Introduction

Introduction#

The publication of discrete-event simulation (DES) studies in healthcare has grown significantly, with over 100 studies published annually in academic journals. These studies employ DES to analyse critical aspects of healthcare delivery that impact patients internationally: spanning areas such as stroke, cancer, and dementia care. However, literature reviews have shown that 90% of these studies fail to provide access to the underlying computer simulation models used to generate their reported findings. This lack of transparency is particularly evident in older journal articles, where it is very rare to find computer model. In summary, the number of DES computer models that are accessible is a small fraction of the total number of DES models that have been developed and used in healthcare research studies. The majority of studies use commercial software, but Free and Open Source Software (FOSS) and simulation packages, such as Python’s SimPy, have emerged as valuable tools in promoting open publication of computer models.

Traditionally, publishing a healthcare DES study has involved an academic journal article outlining the model’s logic, performance metrics, aggregate input parameter data, assumptions, and simplifications, often accompanied by a logic or flow diagram depicting a patient’s journey through the care pathway. A small subset of these publications adheres to reporting guidelines like the Strengthening the Reporting of Empirical Simulation Studies for DES (STRESS-DES). Replicating and constructing these models is a demanding task for specialized researchers and the NHS, often leading to duplication of research efforts and infrequent model reconstruction.

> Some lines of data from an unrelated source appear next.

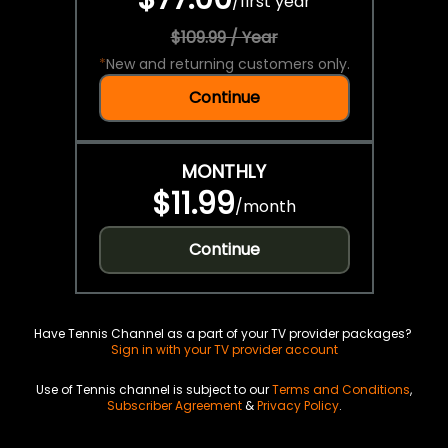
/
first year
$109.99 / Year
*
New and returning customers only.
Continue
MONTHLY
$11.99
/
month
Continue
Have Tennis Channel as a part of your TV provider packages?
Sign in with your TV provider account
Use of Tennis channel is subject to our
Terms and Conditions
,
Subscriber Agreement
&
Privacy Policy
.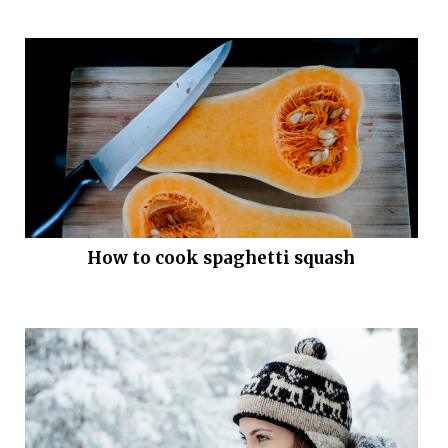
How to cook spaghetti squash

Large language models (LLMs) such as GPT3.5 or 4.0 are now widely accessible to the public via OpenAI’s ChatGPT, Google’s Bard and Perplexity AI. LLMs, are trained on open data, such as Github, GitLab and the large number of code tutorials and code Q&A sites online. LLMs offer general code generative capabilities to health researchers, but with some challenges. Users interact with LLMs using plain English, receiving sophisticated and detailed code outputs in response. The training data, likely containing code based models built in Python and SimPy (and other packages and languages), as well as dashboarding/interface and web application tools like Streamlit, may also include broken code, outdated packages, and hidden logic bugs.

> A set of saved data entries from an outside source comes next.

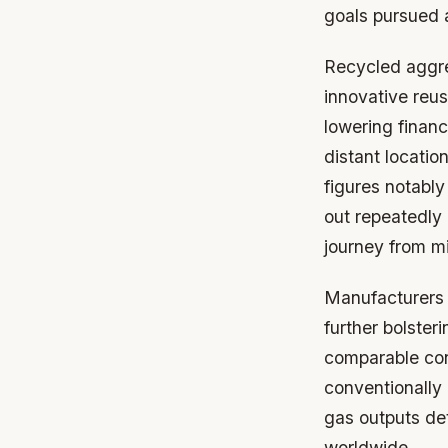
goals pursued 
Recycled aggre
innovative reus
lowering financ
distant locatio
figures notably
out repeatedly
journey from mi
Manufacturers 
further bolster
comparable con
conventionally
gas outputs det
worldwide.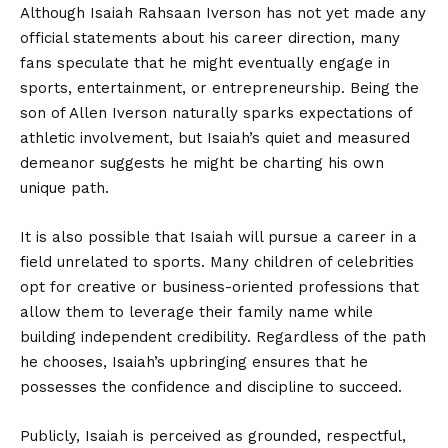
Although Isaiah Rahsaan Iverson has not yet made any
official statements about his career direction, many
fans speculate that he might eventually engage in
sports, entertainment, or entrepreneurship. Being the
son of Allen Iverson naturally sparks expectations of
athletic involvement, but Isaiah’s quiet and measured
demeanor suggests he might be charting his own
unique path.
It is also possible that Isaiah will pursue a career in a
field unrelated to sports. Many children of celebrities
opt for creative or business-oriented professions that
allow them to leverage their family name while
building independent credibility. Regardless of the path
he chooses, Isaiah’s upbringing ensures that he
possesses the confidence and discipline to succeed.
Publicly, Isaiah is perceived as grounded, respectful,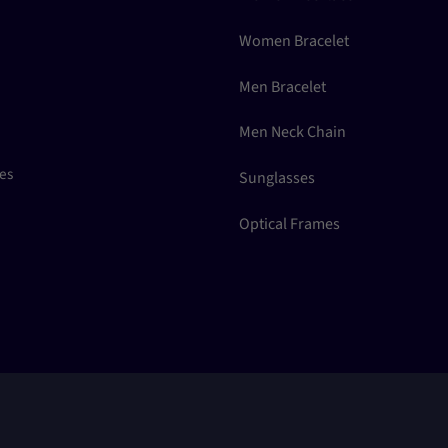
Women Bracelet
Men Bracelet
Men Neck Chain
ces
Sunglasses
Optical Frames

Large language models (LLMs) have opened up new avenues for the healthcare research and practitioner community:

  • When the original computer model is unavailable, LLMs can now be employed to create a FOSS version based on the model description provided in a journal article. Following thorough testing, this FOSS model could be utilized for comparable research or NHS initiatives, to replicate the study’s findings, or to educate others in constructing FOSS models.

  • Certain published models rely on commercial software with restrictive licensing, limited backward compatibility, and usage fees. By leveraging the model description, an alternative FOSS implementation can be developed, archived, and preserved for future use.

  • LLMs can generate comprehensive documentation for the code itself. For instance, after a model has been created, an LLM can be tasked with explaining the code to both Simpy beginners and experienced users who may want to reuse the model.